▶ **EXERCISE REQUIREMENTS**
Return every record exactly as it appears. Leave nothing out.

▶ **MATERIAL PROVIDED**
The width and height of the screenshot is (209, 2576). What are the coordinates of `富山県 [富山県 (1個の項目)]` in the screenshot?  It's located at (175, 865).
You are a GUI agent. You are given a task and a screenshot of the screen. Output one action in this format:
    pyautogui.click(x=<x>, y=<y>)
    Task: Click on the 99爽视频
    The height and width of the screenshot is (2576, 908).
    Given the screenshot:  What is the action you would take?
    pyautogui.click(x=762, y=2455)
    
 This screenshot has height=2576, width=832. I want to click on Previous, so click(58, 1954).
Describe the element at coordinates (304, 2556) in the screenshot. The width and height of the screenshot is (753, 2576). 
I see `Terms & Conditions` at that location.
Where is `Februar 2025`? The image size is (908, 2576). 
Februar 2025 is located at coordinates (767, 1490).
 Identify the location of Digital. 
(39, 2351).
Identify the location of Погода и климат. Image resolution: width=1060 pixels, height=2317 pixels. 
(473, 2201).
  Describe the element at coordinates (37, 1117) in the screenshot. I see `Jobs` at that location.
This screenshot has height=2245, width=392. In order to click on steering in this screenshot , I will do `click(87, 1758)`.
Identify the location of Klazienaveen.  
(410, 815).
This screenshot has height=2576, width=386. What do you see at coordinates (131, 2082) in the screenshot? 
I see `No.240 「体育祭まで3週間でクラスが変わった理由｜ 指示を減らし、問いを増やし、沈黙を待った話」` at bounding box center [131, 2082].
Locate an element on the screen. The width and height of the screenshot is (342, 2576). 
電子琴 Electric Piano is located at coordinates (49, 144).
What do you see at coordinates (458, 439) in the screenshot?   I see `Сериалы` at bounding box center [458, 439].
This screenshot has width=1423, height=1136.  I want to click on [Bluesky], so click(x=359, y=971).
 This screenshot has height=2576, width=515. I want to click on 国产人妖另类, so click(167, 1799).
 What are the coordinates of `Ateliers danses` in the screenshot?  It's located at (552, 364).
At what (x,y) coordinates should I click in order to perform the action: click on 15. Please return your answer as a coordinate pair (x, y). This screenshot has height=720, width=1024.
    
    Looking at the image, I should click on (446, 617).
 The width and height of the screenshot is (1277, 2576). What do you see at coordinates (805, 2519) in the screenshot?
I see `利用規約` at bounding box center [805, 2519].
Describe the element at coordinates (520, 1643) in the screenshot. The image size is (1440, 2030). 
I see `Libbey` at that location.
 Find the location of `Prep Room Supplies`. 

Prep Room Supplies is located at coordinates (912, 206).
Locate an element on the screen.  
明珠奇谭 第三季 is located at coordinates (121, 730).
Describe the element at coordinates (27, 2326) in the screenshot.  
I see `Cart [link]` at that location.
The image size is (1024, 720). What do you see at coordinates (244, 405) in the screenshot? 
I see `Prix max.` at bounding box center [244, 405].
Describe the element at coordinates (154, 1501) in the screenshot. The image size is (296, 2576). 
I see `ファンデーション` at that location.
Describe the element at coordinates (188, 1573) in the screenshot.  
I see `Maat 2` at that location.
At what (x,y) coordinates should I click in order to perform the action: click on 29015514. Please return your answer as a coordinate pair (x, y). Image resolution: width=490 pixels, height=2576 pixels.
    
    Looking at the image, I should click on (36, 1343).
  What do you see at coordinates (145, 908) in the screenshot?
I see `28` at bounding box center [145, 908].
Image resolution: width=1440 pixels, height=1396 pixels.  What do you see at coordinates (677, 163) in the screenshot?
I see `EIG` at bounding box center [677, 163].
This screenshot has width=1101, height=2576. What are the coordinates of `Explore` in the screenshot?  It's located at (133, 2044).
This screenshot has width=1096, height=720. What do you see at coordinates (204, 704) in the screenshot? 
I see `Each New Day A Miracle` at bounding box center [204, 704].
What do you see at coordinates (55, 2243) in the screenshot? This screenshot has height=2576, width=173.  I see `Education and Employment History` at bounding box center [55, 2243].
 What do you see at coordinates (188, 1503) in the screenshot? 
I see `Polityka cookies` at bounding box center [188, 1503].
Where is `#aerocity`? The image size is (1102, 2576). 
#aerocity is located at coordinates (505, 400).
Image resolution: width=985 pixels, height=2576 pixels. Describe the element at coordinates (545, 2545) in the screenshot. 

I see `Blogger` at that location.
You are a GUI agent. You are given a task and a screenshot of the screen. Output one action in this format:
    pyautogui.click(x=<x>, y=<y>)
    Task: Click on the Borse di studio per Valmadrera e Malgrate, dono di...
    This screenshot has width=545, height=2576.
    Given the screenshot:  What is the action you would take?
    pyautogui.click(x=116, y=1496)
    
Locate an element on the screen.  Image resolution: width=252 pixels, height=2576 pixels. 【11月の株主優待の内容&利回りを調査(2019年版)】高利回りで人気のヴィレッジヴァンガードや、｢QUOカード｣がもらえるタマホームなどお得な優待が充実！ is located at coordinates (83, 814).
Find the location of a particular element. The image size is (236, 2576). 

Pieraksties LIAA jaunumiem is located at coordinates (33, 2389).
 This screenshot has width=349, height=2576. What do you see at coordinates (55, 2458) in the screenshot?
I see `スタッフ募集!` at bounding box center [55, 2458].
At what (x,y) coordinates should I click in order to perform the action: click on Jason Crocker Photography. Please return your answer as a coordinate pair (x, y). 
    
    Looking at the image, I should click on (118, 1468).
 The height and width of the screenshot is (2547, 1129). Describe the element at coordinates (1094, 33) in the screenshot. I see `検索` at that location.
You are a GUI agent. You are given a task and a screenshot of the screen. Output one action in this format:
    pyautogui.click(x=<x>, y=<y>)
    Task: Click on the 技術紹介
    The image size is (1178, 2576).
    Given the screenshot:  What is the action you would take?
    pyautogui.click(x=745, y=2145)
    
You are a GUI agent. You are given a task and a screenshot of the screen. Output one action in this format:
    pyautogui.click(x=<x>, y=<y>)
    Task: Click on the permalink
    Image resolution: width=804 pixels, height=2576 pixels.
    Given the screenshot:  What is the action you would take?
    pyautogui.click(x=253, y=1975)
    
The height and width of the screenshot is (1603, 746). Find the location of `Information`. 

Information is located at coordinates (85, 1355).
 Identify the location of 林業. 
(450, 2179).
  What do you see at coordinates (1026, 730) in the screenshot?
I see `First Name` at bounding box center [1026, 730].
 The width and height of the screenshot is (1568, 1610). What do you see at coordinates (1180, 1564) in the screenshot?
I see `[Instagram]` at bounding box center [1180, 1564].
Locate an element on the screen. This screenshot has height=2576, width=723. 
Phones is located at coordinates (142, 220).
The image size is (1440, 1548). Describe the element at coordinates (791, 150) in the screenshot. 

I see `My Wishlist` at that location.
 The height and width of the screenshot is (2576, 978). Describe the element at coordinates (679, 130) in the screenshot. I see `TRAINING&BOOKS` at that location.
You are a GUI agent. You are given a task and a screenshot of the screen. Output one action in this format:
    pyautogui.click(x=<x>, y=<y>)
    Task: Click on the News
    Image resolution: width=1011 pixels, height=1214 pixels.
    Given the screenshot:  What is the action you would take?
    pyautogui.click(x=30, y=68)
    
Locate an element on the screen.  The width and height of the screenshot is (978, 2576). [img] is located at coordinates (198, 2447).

▶ **TASK ANSWER**
The width and height of the screenshot is (209, 2576). What are the coordinates of `富山県 [富山県 (1個の項目)]` in the screenshot?  It's located at (175, 865).
You are a GUI agent. You are given a task and a screenshot of the screen. Output one action in this format:
    pyautogui.click(x=<x>, y=<y>)
    Task: Click on the 99爽视频
    The height and width of the screenshot is (2576, 908).
    Given the screenshot:  What is the action you would take?
    pyautogui.click(x=762, y=2455)
    
 This screenshot has height=2576, width=832. I want to click on Previous, so click(58, 1954).
Describe the element at coordinates (304, 2556) in the screenshot. The width and height of the screenshot is (753, 2576). 
I see `Terms & Conditions` at that location.
Where is `Februar 2025`? The image size is (908, 2576). 
Februar 2025 is located at coordinates (767, 1490).
 Identify the location of Digital. 
(39, 2351).
Identify the location of Погода и климат. Image resolution: width=1060 pixels, height=2317 pixels. 
(473, 2201).
  Describe the element at coordinates (37, 1117) in the screenshot. I see `Jobs` at that location.
This screenshot has height=2245, width=392. In order to click on steering in this screenshot , I will do `click(87, 1758)`.
Identify the location of Klazienaveen.  
(410, 815).
This screenshot has height=2576, width=386. What do you see at coordinates (131, 2082) in the screenshot? 
I see `No.240 「体育祭まで3週間でクラスが変わった理由｜ 指示を減らし、問いを増やし、沈黙を待った話」` at bounding box center [131, 2082].
Locate an element on the screen. The width and height of the screenshot is (342, 2576). 
電子琴 Electric Piano is located at coordinates (49, 144).
What do you see at coordinates (458, 439) in the screenshot?   I see `Сериалы` at bounding box center [458, 439].
This screenshot has width=1423, height=1136.  I want to click on [Bluesky], so click(x=359, y=971).
 This screenshot has height=2576, width=515. I want to click on 国产人妖另类, so click(167, 1799).
 What are the coordinates of `Ateliers danses` in the screenshot?  It's located at (552, 364).
At what (x,y) coordinates should I click in order to perform the action: click on 15. Please return your answer as a coordinate pair (x, y). This screenshot has height=720, width=1024.
    
    Looking at the image, I should click on (446, 617).
 The width and height of the screenshot is (1277, 2576). What do you see at coordinates (805, 2519) in the screenshot?
I see `利用規約` at bounding box center [805, 2519].
Describe the element at coordinates (520, 1643) in the screenshot. The image size is (1440, 2030). 
I see `Libbey` at that location.
 Find the location of `Prep Room Supplies`. 

Prep Room Supplies is located at coordinates (912, 206).
Locate an element on the screen.  
明珠奇谭 第三季 is located at coordinates (121, 730).
Describe the element at coordinates (27, 2326) in the screenshot.  
I see `Cart [link]` at that location.
The image size is (1024, 720). What do you see at coordinates (244, 405) in the screenshot? 
I see `Prix max.` at bounding box center [244, 405].
Describe the element at coordinates (154, 1501) in the screenshot. The image size is (296, 2576). 
I see `ファンデーション` at that location.
Describe the element at coordinates (188, 1573) in the screenshot.  
I see `Maat 2` at that location.
At what (x,y) coordinates should I click in order to perform the action: click on 29015514. Please return your answer as a coordinate pair (x, y). Image resolution: width=490 pixels, height=2576 pixels.
    
    Looking at the image, I should click on (36, 1343).
  What do you see at coordinates (145, 908) in the screenshot?
I see `28` at bounding box center [145, 908].
Image resolution: width=1440 pixels, height=1396 pixels.  What do you see at coordinates (677, 163) in the screenshot?
I see `EIG` at bounding box center [677, 163].
This screenshot has width=1101, height=2576. What are the coordinates of `Explore` in the screenshot?  It's located at (133, 2044).
This screenshot has width=1096, height=720. What do you see at coordinates (204, 704) in the screenshot? 
I see `Each New Day A Miracle` at bounding box center [204, 704].
What do you see at coordinates (55, 2243) in the screenshot? This screenshot has height=2576, width=173.  I see `Education and Employment History` at bounding box center [55, 2243].
 What do you see at coordinates (188, 1503) in the screenshot? 
I see `Polityka cookies` at bounding box center [188, 1503].
Where is `#aerocity`? The image size is (1102, 2576). 
#aerocity is located at coordinates (505, 400).
Image resolution: width=985 pixels, height=2576 pixels. Describe the element at coordinates (545, 2545) in the screenshot. 

I see `Blogger` at that location.
You are a GUI agent. You are given a task and a screenshot of the screen. Output one action in this format:
    pyautogui.click(x=<x>, y=<y>)
    Task: Click on the Borse di studio per Valmadrera e Malgrate, dono di...
    This screenshot has width=545, height=2576.
    Given the screenshot:  What is the action you would take?
    pyautogui.click(x=116, y=1496)
    
Locate an element on the screen.  Image resolution: width=252 pixels, height=2576 pixels. 【11月の株主優待の内容&利回りを調査(2019年版)】高利回りで人気のヴィレッジヴァンガードや、｢QUOカード｣がもらえるタマホームなどお得な優待が充実！ is located at coordinates (83, 814).
Find the location of a particular element. The image size is (236, 2576). 

Pieraksties LIAA jaunumiem is located at coordinates (33, 2389).
 This screenshot has width=349, height=2576. What do you see at coordinates (55, 2458) in the screenshot?
I see `スタッフ募集!` at bounding box center [55, 2458].
At what (x,y) coordinates should I click in order to perform the action: click on Jason Crocker Photography. Please return your answer as a coordinate pair (x, y). 
    
    Looking at the image, I should click on (118, 1468).
 The height and width of the screenshot is (2547, 1129). Describe the element at coordinates (1094, 33) in the screenshot. I see `検索` at that location.
You are a GUI agent. You are given a task and a screenshot of the screen. Output one action in this format:
    pyautogui.click(x=<x>, y=<y>)
    Task: Click on the 技術紹介
    The image size is (1178, 2576).
    Given the screenshot:  What is the action you would take?
    pyautogui.click(x=745, y=2145)
    
You are a GUI agent. You are given a task and a screenshot of the screen. Output one action in this format:
    pyautogui.click(x=<x>, y=<y>)
    Task: Click on the permalink
    Image resolution: width=804 pixels, height=2576 pixels.
    Given the screenshot:  What is the action you would take?
    pyautogui.click(x=253, y=1975)
    
The height and width of the screenshot is (1603, 746). Find the location of `Information`. 

Information is located at coordinates (85, 1355).
 Identify the location of 林業. 
(450, 2179).
  What do you see at coordinates (1026, 730) in the screenshot?
I see `First Name` at bounding box center [1026, 730].
 The width and height of the screenshot is (1568, 1610). What do you see at coordinates (1180, 1564) in the screenshot?
I see `[Instagram]` at bounding box center [1180, 1564].
Locate an element on the screen. This screenshot has height=2576, width=723. 
Phones is located at coordinates (142, 220).
The image size is (1440, 1548). Describe the element at coordinates (791, 150) in the screenshot. 

I see `My Wishlist` at that location.
 The height and width of the screenshot is (2576, 978). Describe the element at coordinates (679, 130) in the screenshot. I see `TRAINING&BOOKS` at that location.
You are a GUI agent. You are given a task and a screenshot of the screen. Output one action in this format:
    pyautogui.click(x=<x>, y=<y>)
    Task: Click on the News
    Image resolution: width=1011 pixels, height=1214 pixels.
    Given the screenshot:  What is the action you would take?
    pyautogui.click(x=30, y=68)
    
Locate an element on the screen.  The width and height of the screenshot is (978, 2576). [img] is located at coordinates (198, 2447).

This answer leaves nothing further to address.